Saturday, August 31, 2002

Unfortunately almost all of my kid's naptime, which usually is prime blog-reading and -writing time on weekends, has been taken up by installation of the new Jaguar OS on my iMac. Oh well -- it seems to be worth it. In any event, this leaves me only enough time to blog one thing, which I recognize may strike some people as quite bourgeois but it matters to me. (And after all, I do live in what Leadbelly called the "bourgeois town"). The topic is salmon.

For some time, I had been assuming (and you know what they say about what happens when you assume) that farm-raised salmon was a socially responsible thing to eat, because it let all the rugged wild salmon do their rugged wild salmon thing without interference from me.
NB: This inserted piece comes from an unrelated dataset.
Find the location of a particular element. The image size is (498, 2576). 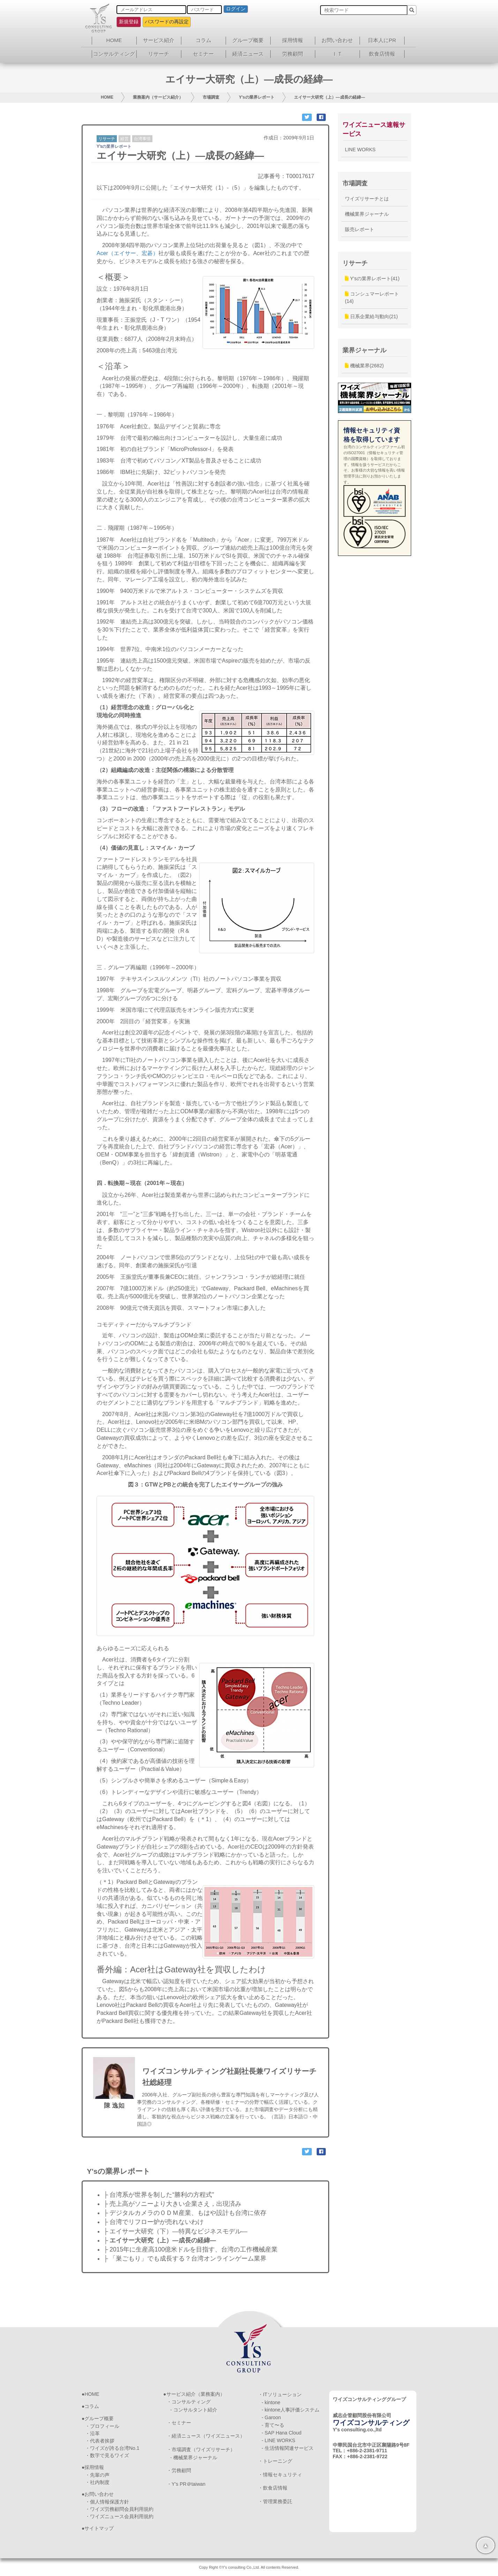 - Garoon is located at coordinates (271, 2417).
But then I read the article in the new Gourmet (the text isn't online, but here's the table of contents, for those who don't believe it's not real unless you see it on the web), which says that farm-raised salmon has a number of seriously bad side-effects -- pollution of nearby waters, overfishing of the oceans in order to feed the farm salmon, hyper-antibiotic-use, and so on -- as compared with a pretty well-regulated and sustainable wild salmon business in Alaska.

So now, unless somebody who's not a fish-industry stooge tells me that Gourmet is wrong, it's wild salmon (and farm-raised catfish and tilapia) for me.